*GIVEN RECORDS*:
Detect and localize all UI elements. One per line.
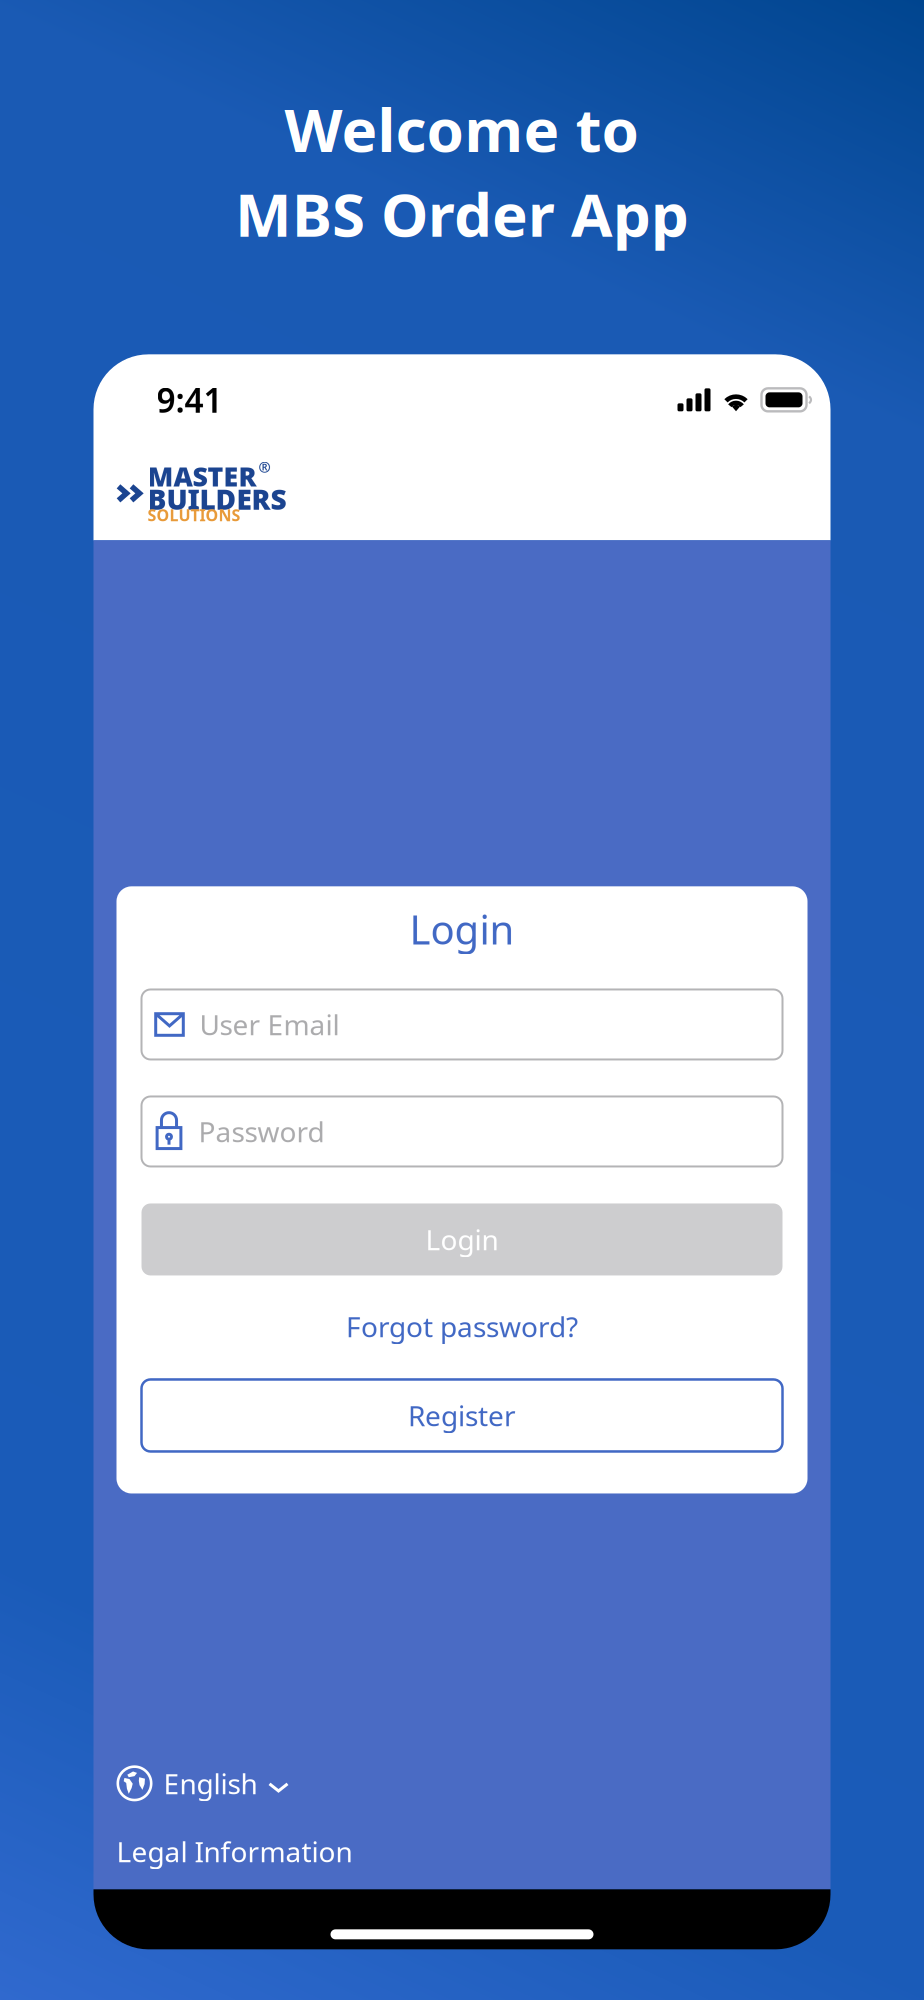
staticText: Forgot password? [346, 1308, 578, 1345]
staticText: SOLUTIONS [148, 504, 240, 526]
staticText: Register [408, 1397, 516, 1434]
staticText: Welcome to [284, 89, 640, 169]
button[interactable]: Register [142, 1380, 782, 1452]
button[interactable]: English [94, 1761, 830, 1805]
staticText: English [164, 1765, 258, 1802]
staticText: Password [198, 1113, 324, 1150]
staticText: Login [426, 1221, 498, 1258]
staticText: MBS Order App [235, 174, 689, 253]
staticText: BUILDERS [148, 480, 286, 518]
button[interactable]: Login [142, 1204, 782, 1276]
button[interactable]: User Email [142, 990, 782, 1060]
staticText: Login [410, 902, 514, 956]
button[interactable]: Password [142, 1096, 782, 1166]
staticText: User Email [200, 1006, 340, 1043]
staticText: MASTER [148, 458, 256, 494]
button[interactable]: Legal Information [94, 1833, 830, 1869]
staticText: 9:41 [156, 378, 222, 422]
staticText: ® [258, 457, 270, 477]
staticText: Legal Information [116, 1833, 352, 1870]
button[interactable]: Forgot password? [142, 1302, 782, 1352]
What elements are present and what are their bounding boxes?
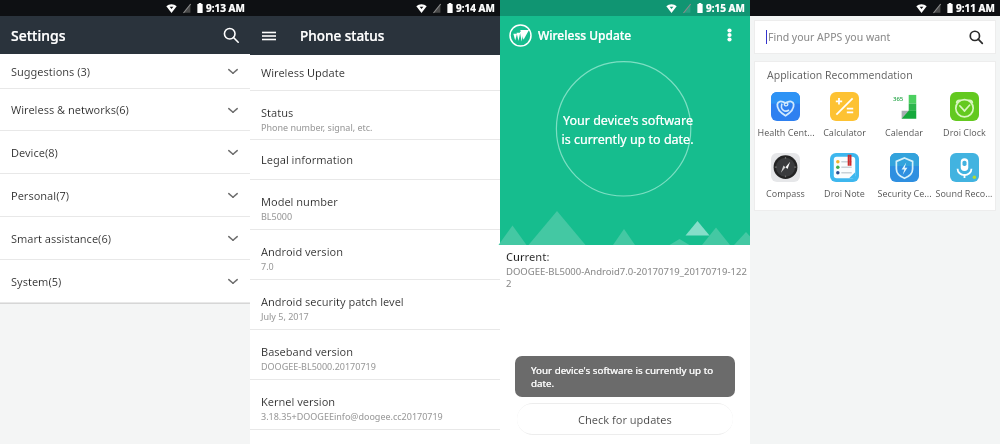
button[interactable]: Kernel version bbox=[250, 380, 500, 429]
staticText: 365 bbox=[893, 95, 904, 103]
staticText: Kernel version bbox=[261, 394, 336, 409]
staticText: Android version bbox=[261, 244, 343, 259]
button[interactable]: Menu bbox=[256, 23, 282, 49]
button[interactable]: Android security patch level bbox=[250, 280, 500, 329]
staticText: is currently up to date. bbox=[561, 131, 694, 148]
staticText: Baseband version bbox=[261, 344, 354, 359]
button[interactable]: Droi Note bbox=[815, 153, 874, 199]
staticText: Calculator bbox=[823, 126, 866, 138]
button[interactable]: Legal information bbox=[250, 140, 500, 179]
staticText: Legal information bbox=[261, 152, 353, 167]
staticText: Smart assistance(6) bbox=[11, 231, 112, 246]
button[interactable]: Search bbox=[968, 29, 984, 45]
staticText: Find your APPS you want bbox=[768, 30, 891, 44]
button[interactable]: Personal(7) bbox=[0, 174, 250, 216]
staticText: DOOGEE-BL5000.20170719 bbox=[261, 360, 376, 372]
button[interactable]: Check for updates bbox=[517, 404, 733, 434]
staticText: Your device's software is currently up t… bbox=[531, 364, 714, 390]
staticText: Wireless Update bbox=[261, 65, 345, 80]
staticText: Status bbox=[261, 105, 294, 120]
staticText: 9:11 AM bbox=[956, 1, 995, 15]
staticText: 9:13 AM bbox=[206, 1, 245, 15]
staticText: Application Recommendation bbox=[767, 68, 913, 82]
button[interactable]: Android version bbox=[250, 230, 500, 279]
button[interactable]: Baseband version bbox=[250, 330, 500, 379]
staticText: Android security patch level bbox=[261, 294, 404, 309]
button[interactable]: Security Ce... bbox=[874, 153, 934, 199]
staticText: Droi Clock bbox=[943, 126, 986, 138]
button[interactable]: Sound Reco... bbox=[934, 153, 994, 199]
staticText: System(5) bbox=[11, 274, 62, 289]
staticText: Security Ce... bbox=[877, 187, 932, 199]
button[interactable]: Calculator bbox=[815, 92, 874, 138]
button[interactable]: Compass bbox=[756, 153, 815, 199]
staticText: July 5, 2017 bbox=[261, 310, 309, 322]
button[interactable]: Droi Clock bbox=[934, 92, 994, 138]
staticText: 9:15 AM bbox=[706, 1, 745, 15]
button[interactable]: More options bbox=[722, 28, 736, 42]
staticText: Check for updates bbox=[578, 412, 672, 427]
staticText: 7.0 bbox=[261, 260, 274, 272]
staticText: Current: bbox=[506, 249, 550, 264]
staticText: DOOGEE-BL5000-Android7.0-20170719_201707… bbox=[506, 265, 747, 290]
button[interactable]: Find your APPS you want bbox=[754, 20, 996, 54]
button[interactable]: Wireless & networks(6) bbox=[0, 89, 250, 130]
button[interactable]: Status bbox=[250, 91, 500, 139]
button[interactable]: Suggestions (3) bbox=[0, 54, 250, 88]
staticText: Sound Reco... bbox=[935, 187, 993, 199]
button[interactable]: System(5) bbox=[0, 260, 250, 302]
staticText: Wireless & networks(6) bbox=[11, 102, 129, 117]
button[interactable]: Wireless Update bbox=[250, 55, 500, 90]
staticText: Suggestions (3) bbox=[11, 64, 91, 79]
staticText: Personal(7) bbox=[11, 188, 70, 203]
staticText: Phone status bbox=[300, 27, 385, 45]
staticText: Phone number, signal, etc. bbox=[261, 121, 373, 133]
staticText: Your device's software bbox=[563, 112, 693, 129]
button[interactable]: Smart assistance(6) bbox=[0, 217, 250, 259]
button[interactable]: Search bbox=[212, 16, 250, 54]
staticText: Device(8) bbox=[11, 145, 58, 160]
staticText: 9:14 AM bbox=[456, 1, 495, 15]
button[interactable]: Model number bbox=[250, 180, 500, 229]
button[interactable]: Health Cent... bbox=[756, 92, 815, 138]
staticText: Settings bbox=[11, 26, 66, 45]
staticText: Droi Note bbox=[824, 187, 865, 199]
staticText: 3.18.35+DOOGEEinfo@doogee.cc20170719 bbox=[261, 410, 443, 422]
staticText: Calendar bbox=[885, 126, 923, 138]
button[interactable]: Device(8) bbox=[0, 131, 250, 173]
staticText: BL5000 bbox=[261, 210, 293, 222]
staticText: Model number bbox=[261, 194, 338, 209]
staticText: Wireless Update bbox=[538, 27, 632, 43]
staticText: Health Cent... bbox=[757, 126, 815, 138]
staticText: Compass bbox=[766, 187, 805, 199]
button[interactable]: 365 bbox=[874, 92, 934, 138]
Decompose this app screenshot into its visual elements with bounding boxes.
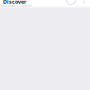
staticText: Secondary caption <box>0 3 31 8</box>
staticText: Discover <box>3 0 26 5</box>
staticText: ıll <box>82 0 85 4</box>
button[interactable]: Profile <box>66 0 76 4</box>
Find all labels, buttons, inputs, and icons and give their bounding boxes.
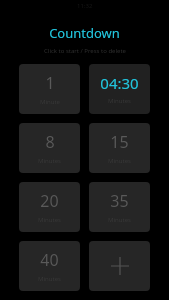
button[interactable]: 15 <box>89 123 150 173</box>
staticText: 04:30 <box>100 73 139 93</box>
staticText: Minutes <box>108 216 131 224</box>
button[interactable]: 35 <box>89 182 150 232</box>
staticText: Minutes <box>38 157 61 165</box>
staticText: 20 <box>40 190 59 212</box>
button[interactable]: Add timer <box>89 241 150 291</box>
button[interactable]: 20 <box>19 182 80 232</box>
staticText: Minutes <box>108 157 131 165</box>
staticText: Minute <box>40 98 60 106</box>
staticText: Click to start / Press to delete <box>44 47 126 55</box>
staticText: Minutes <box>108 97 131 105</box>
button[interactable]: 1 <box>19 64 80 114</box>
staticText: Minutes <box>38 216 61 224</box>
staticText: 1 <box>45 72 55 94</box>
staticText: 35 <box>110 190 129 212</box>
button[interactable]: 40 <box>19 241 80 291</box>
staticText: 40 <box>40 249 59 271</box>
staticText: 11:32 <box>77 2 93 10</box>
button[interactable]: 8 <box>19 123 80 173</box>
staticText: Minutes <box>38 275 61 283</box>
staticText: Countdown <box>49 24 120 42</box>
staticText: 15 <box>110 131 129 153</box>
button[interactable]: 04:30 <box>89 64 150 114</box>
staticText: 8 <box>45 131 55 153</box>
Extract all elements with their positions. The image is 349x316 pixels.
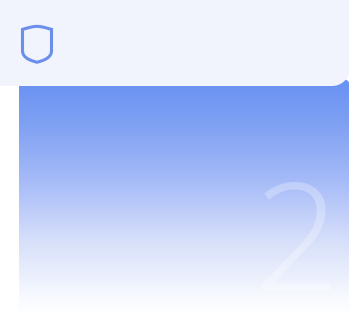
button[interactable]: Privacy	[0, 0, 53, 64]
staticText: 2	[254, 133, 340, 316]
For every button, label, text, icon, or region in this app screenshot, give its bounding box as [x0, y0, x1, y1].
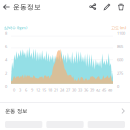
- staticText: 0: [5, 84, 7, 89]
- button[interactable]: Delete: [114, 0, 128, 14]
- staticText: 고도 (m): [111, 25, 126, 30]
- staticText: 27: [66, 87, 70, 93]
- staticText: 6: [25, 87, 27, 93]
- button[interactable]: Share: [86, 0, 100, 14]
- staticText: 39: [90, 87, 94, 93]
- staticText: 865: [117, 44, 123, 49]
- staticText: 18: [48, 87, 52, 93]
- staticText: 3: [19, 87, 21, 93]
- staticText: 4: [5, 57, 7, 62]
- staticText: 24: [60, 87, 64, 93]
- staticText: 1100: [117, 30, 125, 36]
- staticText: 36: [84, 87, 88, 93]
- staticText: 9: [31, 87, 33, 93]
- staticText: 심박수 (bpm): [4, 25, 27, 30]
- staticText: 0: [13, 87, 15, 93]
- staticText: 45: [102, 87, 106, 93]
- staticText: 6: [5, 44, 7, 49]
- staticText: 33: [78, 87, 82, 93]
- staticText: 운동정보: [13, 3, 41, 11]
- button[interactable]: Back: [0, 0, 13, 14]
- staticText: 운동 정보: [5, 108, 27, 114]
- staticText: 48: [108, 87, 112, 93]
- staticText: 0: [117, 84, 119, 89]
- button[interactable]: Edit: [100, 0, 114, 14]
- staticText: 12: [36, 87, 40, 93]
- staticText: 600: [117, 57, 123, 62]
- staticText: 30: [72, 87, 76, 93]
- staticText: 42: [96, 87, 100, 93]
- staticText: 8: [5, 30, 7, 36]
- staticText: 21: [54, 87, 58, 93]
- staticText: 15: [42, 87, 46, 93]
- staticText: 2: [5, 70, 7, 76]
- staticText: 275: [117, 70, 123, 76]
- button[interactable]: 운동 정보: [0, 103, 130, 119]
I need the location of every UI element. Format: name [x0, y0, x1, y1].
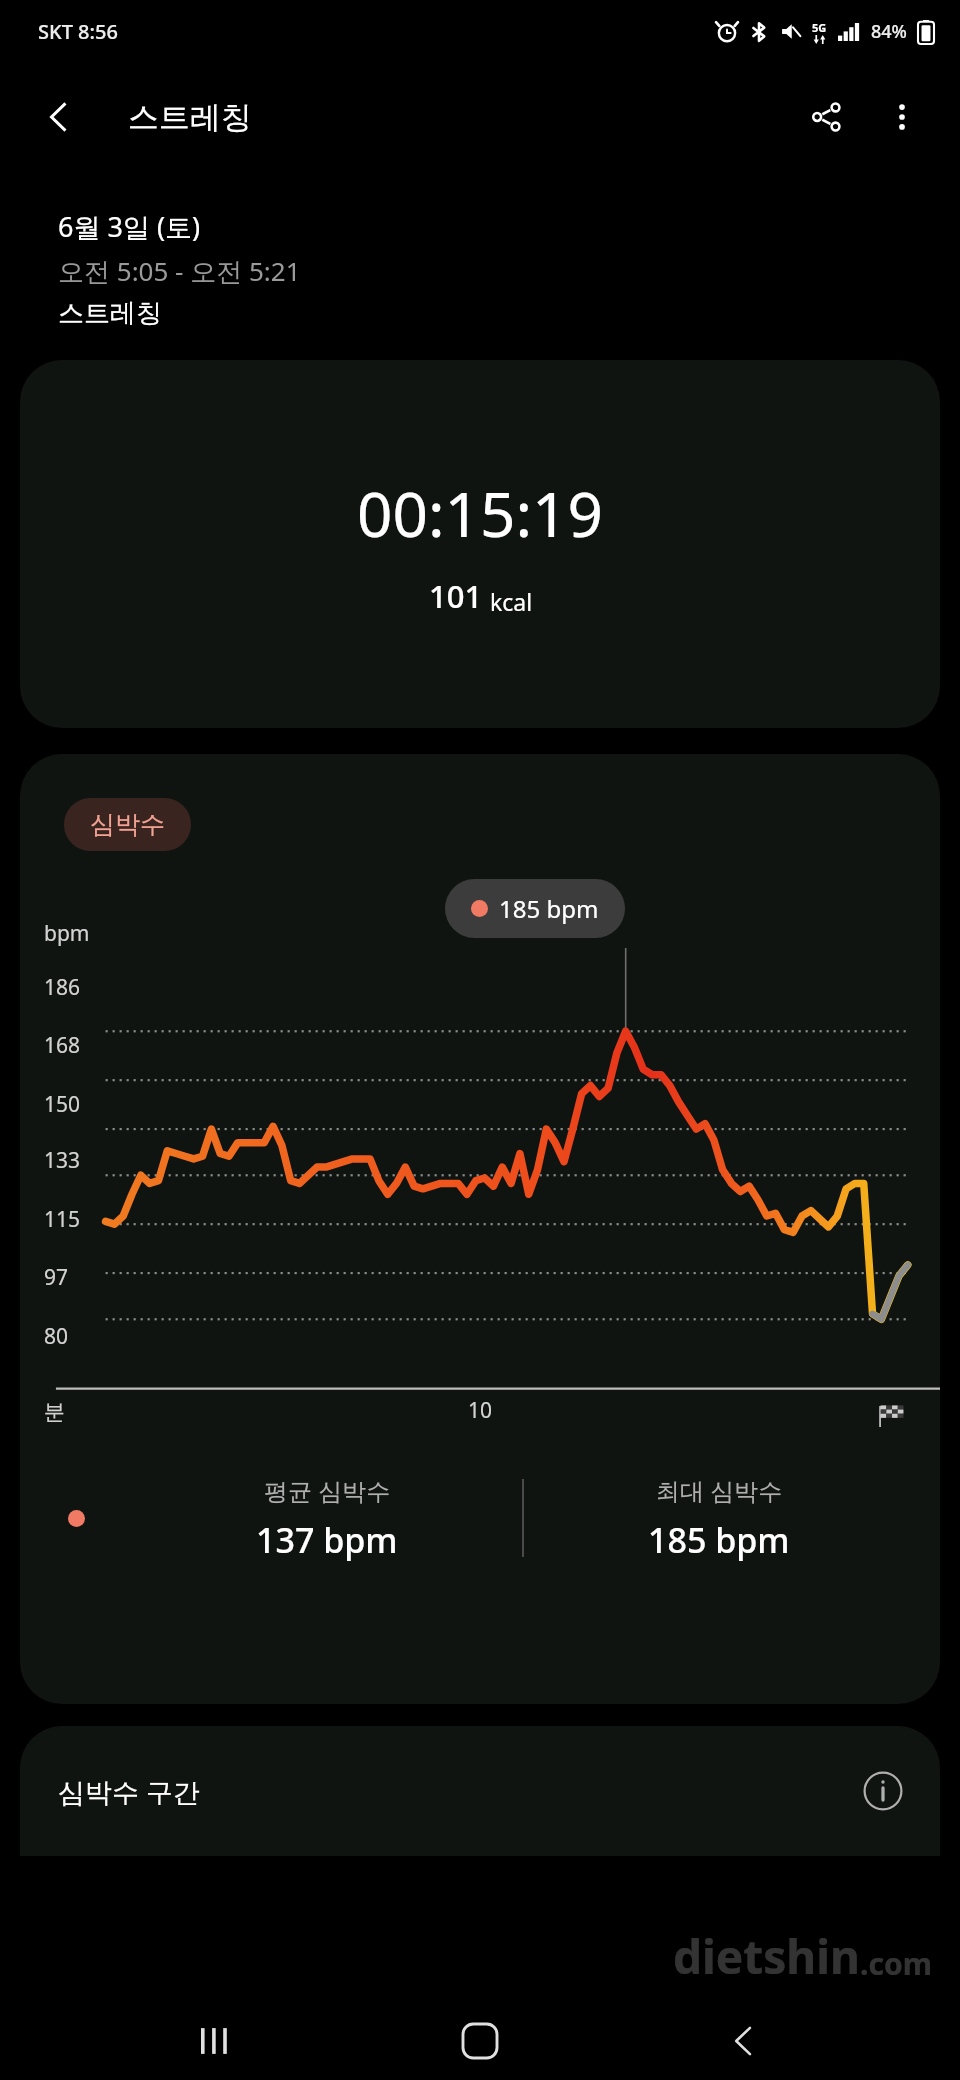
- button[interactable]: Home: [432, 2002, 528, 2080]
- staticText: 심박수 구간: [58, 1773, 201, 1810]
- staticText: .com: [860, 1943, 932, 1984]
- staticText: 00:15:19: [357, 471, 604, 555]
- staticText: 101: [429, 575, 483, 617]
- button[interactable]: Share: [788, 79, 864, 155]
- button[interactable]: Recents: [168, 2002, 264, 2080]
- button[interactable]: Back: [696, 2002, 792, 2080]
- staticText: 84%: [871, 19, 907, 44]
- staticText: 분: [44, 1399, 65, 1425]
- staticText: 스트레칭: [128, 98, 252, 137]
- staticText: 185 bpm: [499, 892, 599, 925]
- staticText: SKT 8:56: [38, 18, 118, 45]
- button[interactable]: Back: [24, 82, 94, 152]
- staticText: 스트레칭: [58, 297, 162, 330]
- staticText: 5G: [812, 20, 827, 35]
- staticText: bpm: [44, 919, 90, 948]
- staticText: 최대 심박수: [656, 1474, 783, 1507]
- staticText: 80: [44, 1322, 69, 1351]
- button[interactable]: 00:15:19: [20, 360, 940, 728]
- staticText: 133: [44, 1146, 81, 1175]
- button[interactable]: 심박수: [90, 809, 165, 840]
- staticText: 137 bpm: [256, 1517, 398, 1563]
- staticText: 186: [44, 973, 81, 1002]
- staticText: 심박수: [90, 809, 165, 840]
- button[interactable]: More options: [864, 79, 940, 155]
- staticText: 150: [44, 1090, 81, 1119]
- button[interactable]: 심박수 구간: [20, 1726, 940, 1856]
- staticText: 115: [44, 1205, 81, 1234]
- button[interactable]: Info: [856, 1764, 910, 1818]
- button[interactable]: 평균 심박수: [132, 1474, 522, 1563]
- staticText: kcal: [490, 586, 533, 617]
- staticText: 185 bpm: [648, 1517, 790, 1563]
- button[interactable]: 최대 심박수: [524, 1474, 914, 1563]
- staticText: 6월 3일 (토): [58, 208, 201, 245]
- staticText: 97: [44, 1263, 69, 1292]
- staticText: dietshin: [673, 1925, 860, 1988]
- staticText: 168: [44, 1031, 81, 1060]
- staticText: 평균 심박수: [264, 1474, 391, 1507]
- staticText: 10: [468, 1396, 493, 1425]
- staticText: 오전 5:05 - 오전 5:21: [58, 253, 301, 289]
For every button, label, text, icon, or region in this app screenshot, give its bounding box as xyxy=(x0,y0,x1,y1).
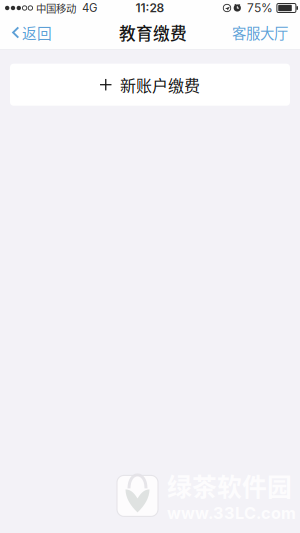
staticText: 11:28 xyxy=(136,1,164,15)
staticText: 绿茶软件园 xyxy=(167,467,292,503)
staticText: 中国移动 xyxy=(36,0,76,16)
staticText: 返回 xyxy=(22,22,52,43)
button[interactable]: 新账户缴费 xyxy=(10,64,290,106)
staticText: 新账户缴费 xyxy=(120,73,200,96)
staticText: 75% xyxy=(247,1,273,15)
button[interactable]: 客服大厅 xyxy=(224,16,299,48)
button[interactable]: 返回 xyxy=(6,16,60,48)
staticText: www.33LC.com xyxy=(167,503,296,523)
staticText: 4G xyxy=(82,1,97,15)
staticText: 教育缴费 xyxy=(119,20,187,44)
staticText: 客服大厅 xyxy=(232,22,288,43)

*TASK GOAL*: Within the material above, how many lines contain "Suggestions"? Only the number should be given.

*ANSWER FOR THIS EXERCISE*: 2